Slight regional difference perhaps. My parents were from the far north. So North, there was a foot bridge to China.

My parents knew the board guard by name.
It cost a pack of cigarettes to cross the bridge. Not sure if they were joking when they told me that story about the cigarettes...
But he made sure no one stole your shit. He was a local cop or something.
I bought some beef bones from a local farmer. Would appreciate some recipes, pho or otherwise.

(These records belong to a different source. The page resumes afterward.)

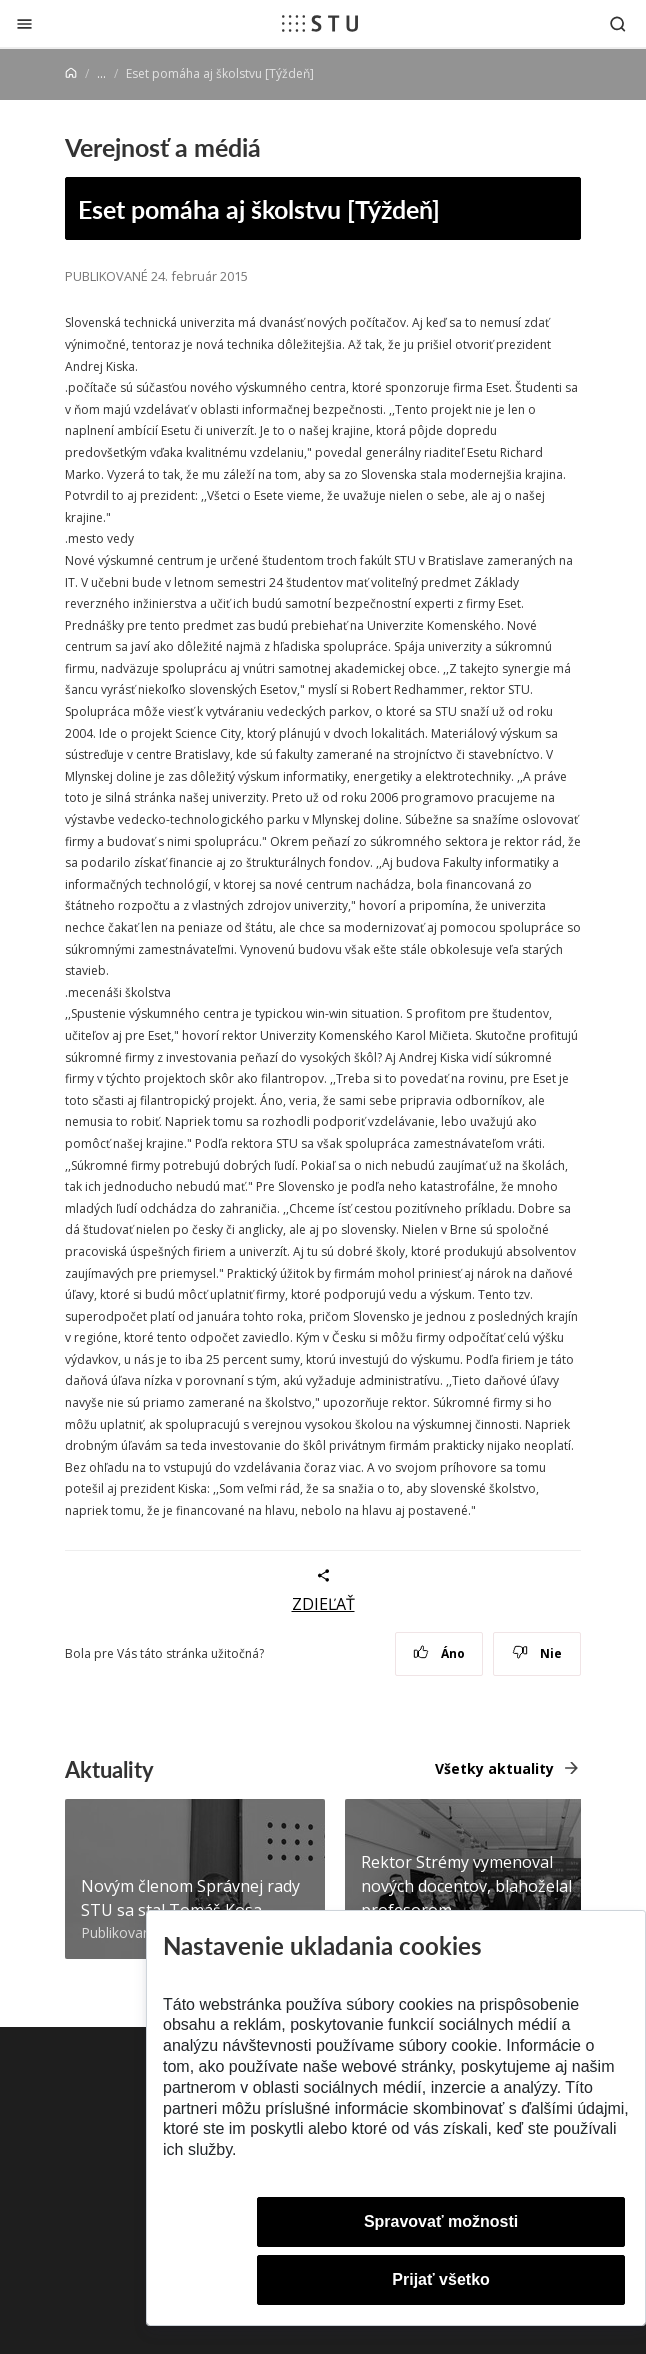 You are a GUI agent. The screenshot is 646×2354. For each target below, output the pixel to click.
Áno (439, 1653)
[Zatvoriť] (24, 23)
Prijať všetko (441, 2279)
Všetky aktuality (494, 1768)
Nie (537, 1653)
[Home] (71, 73)
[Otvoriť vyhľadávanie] (618, 23)
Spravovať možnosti (441, 2221)
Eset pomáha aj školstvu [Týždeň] (259, 208) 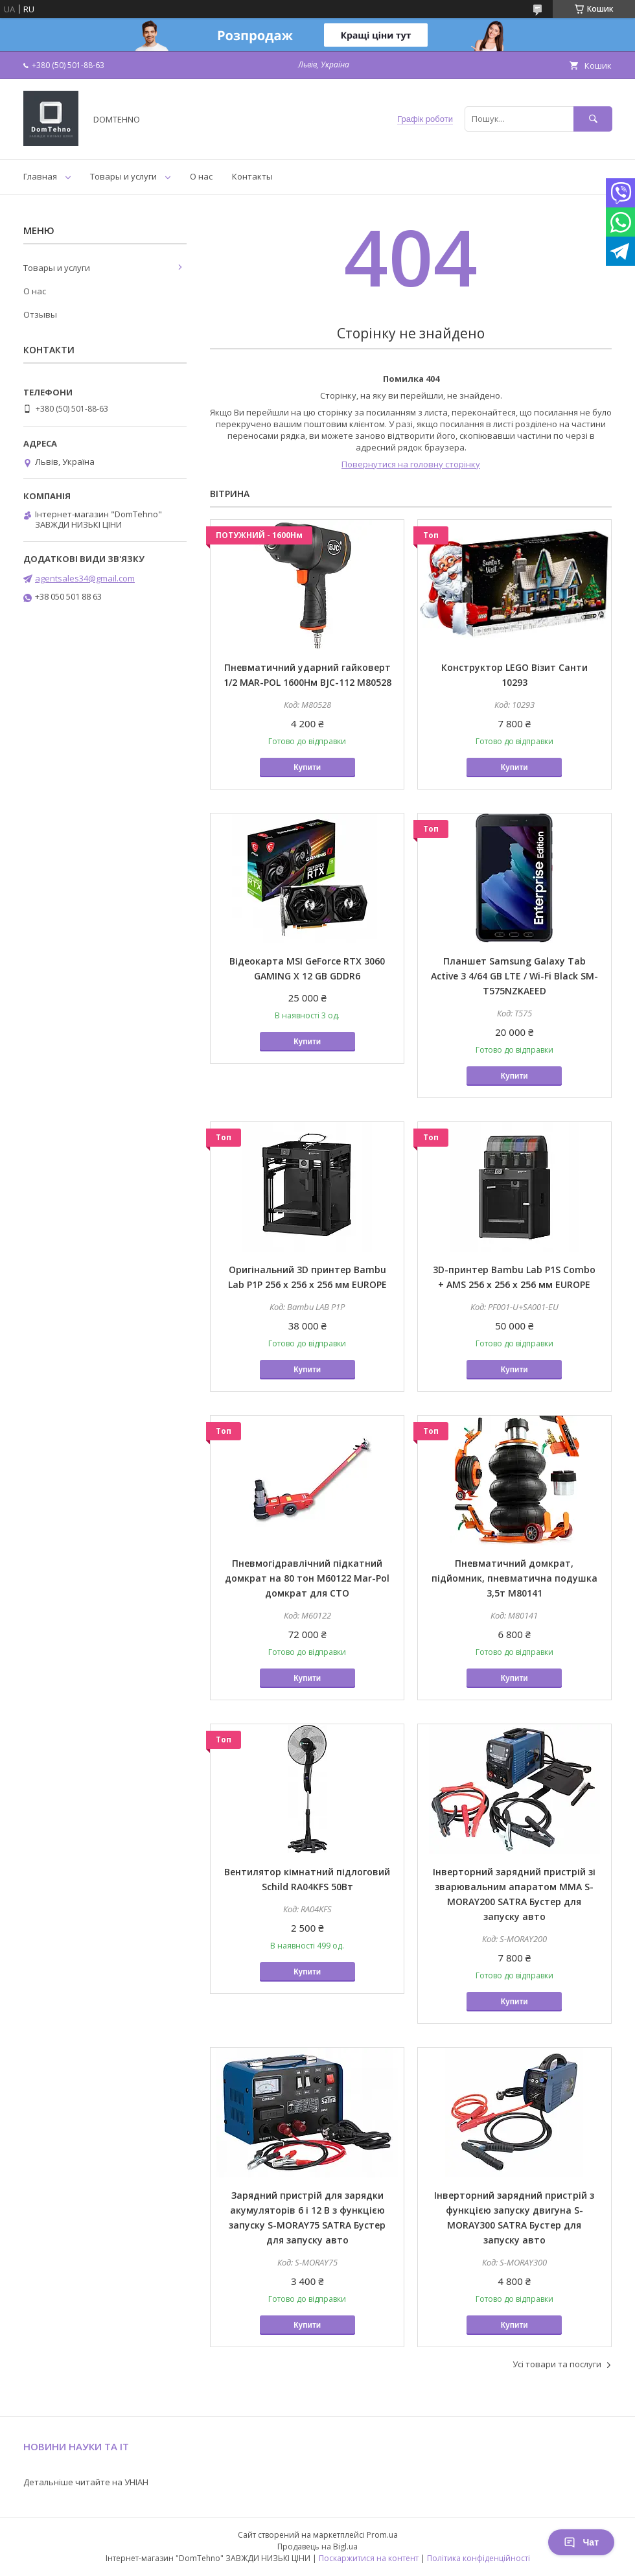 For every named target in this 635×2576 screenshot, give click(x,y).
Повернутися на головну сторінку (410, 464)
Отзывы (40, 314)
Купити (307, 767)
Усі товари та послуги (557, 2364)
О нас (201, 176)
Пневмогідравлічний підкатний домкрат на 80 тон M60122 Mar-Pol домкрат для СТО (307, 1578)
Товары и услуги (123, 176)
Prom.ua (382, 2534)
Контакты (252, 176)
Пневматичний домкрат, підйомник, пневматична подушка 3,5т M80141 (514, 1578)
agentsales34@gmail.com (85, 578)
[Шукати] (592, 119)
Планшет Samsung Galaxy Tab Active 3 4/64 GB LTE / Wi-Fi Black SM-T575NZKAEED (514, 976)
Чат (581, 2542)
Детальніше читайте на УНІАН (85, 2482)
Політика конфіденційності (478, 2558)
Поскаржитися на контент (369, 2558)
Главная (40, 176)
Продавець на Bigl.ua (317, 2546) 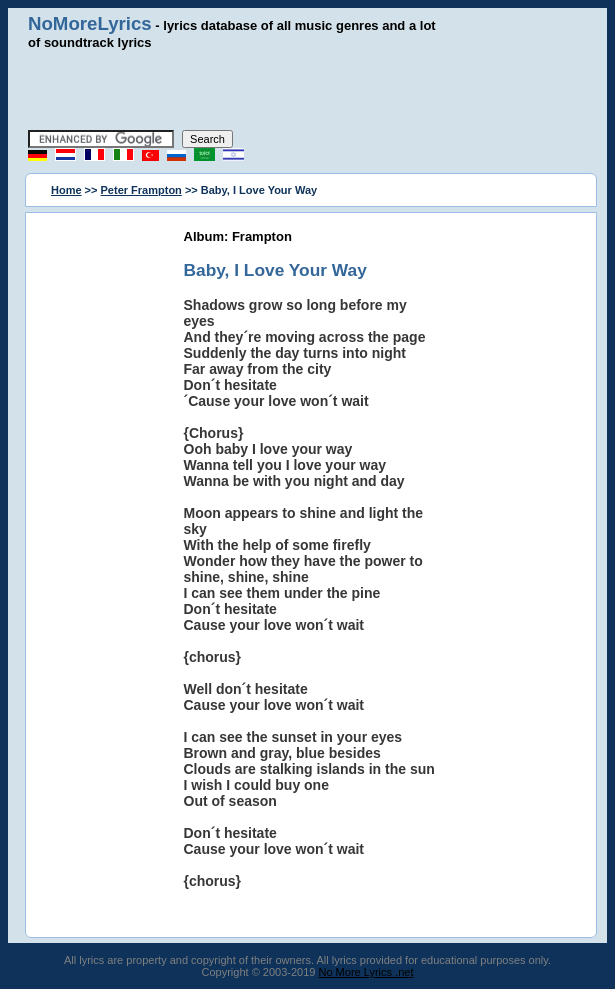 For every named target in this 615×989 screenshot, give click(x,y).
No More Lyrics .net (366, 972)
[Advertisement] (308, 90)
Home (66, 190)
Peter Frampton (141, 190)
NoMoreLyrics (90, 23) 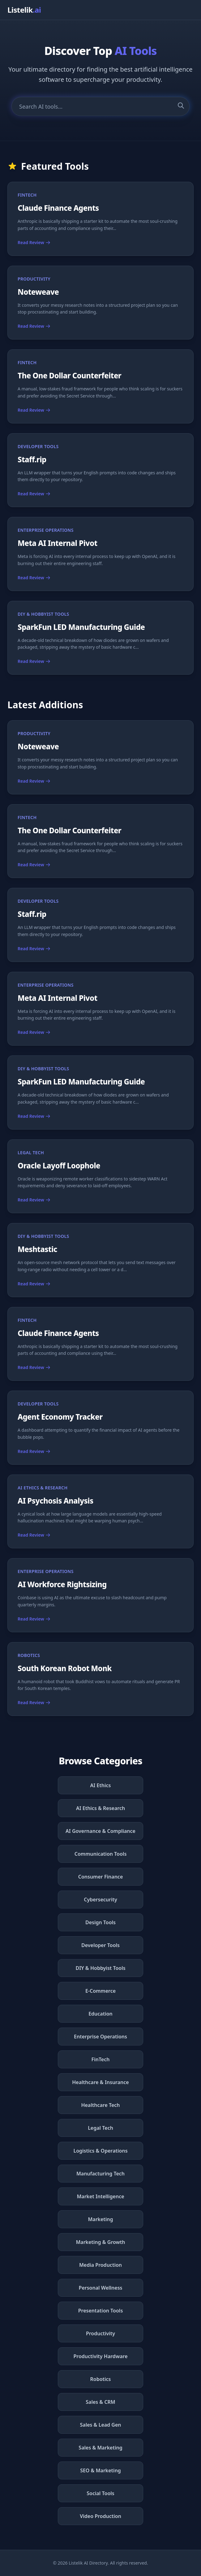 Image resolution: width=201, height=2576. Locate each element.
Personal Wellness (100, 2287)
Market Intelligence (100, 2196)
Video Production (100, 2516)
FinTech (101, 2059)
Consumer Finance (100, 1876)
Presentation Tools (100, 2310)
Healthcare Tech (100, 2105)
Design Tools (100, 1922)
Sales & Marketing (100, 2447)
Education (100, 2013)
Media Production (100, 2265)
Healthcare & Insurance (100, 2082)
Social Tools (100, 2493)
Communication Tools (101, 1853)
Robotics (100, 2379)
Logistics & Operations (100, 2150)
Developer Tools (100, 1945)
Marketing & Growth (100, 2242)
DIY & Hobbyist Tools (100, 1968)
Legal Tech (100, 2127)
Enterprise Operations (100, 2036)
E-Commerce (100, 1990)
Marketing (100, 2219)
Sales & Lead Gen (100, 2424)
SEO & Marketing (100, 2470)
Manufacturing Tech (100, 2173)
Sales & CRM (100, 2402)
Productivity (100, 2333)
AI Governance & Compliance (100, 1831)
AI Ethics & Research (100, 1808)
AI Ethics (100, 1785)
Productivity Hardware (100, 2356)
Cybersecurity (100, 1899) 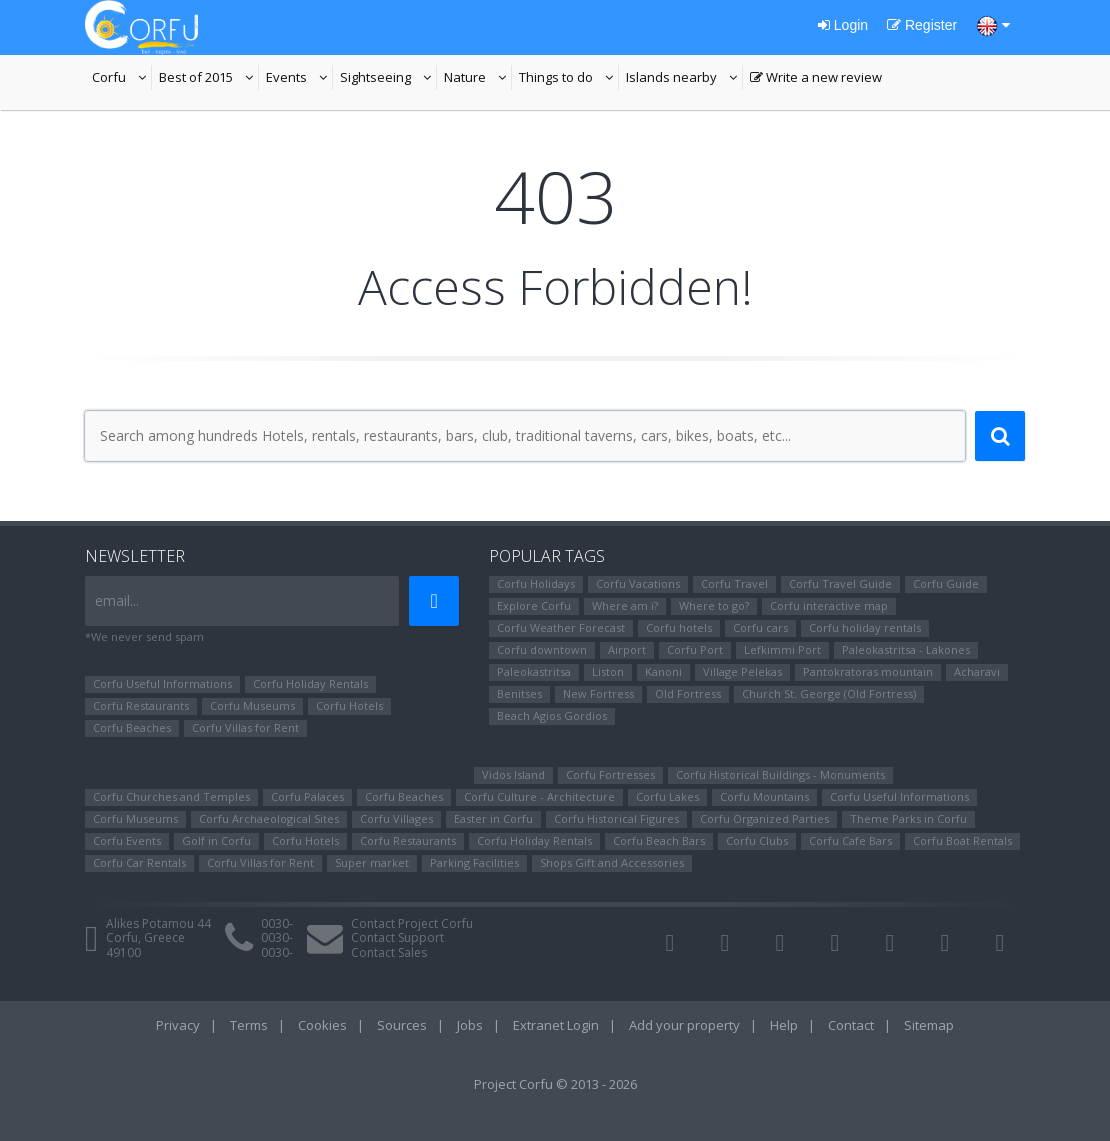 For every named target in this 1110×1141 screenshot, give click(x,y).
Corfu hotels (679, 627)
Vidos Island (513, 774)
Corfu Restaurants (141, 705)
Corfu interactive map (829, 605)
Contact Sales (389, 952)
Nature (478, 79)
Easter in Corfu (493, 818)
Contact (851, 1025)
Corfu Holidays (536, 583)
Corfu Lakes (667, 796)
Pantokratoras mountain (868, 671)
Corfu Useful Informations (162, 683)
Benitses (519, 693)
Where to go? (714, 605)
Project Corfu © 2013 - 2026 (555, 1084)
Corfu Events (127, 840)
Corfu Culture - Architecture (539, 796)
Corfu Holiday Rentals (310, 683)
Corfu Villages (396, 818)
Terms (249, 1025)
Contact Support (397, 937)
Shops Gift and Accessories (612, 862)
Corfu (122, 79)
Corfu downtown (542, 649)
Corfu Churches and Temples (171, 796)
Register (922, 25)
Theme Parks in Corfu (908, 818)
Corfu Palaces (307, 796)
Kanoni (663, 671)
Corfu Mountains (764, 796)
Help (784, 1025)
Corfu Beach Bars (659, 840)
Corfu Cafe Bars (850, 840)
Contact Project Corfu (412, 923)
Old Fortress (688, 693)
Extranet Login (556, 1025)
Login (843, 25)
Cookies (322, 1025)
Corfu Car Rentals (139, 862)
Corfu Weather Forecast (561, 627)
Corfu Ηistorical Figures (616, 818)
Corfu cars (760, 627)
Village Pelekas (742, 671)
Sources (402, 1025)
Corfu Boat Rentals (962, 840)
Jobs (470, 1025)
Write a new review (816, 79)
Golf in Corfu (216, 840)
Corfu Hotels (349, 705)
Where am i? (625, 605)
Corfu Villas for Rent (245, 727)
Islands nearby (684, 79)
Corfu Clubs (757, 840)
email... (117, 600)
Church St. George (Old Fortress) (829, 693)
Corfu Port (695, 649)
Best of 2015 (209, 79)
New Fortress (598, 693)
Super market (372, 862)
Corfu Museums (252, 705)
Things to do (569, 79)
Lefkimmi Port (782, 649)
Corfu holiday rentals (865, 627)
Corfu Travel (734, 583)
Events (299, 79)
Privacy (178, 1025)
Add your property (684, 1025)
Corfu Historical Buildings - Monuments (780, 774)
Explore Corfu (534, 605)
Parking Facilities (474, 862)
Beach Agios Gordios (552, 715)
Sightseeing (388, 79)
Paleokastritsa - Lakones (906, 649)
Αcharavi (977, 671)
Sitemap (929, 1025)
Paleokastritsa (534, 671)
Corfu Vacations (638, 583)
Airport (627, 649)
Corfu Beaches (132, 727)
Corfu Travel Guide (840, 583)
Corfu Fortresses (610, 774)
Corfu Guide (946, 583)
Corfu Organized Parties (764, 818)
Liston (608, 671)
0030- (277, 923)
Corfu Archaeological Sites (269, 818) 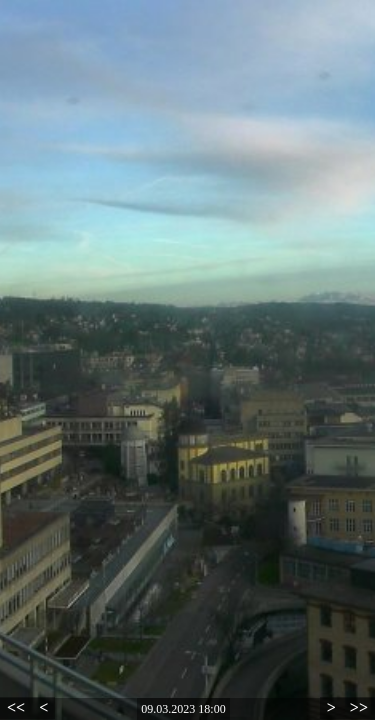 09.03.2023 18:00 (183, 709)
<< (16, 707)
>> (359, 707)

I got some mint in the garden but I wasn't planning to make this until the weather is cooler. I usually freeze some mint though for tea.
Before responding to someone (online or offline) ask yourself: is it true? is it helpful? is it kind? is it necessary? This comes from an old Sufi adage that is so relevant today.
Jr. Member
May 29, 2017
124 posts
20 upvotes
-=phelan=- wrote: Made some x.o. sauced beef ho fun the other day. Tasted good for home made but missing that "wok hei" you'd get from a actual restaurant.
What brand of x.o. sauce do you use?
Jr. Member
May 29, 2017
124 posts
20 upvotes
anatman wrote: Super simple, but super delicious. The pan gravy from this was out of this world, so I felt compelled to make some poutine as an extra side.

Image


The chicken looks really nice, garlic chicken?
Member
User avatar
Jul 15, 2009
457 posts
910 upvotes
Toronto
sharkhead wrote: The chicken looks really nice, garlic chicken?
Thanks. Think I just did a salt and pepper rub and massaged with olive oil and herbs. I did have a lot of garlic that I needed to use up, so I might have used some on the chicken too. I do remember that I stuffed the bird with a ton of peeled garlic cloves. Afterwards I mashed those garlic cloves, which were melting soft with bird juices, into the gravy--which is probably what made the gravy so damn good.

Anyway, a farewell sourdough pizza for the end of fresh backyard basil season (finally remembered to take a shot of the crust):

Image

I also made a lot of pesto sauce with the basil (and parsley) harvest. I'm already planning to make pesto pasta with garlic butter shrimp, but could use some more ideas on what to do with the pesto sauce.
Deal Fanatic
User avatar
Aug 16, 2010
6348 posts
3255 upvotes
Aurora
Turnip Cake aka Radish Cake aka Lo Bak Go aka 蘿蔔糕
Wife said she needed a dim sum fix so I made this yesterday to chill in the fridge, then pan fried today for lunch.

Steamed white radish, Chinese sausages, shiitake mushrooms, green onion.
Image
.
20200912_161122.jpg
20200913_122014.jpg
Last edited by DiceMan on Sep 13th, 2020 4:07 pm, edited 1 time in total.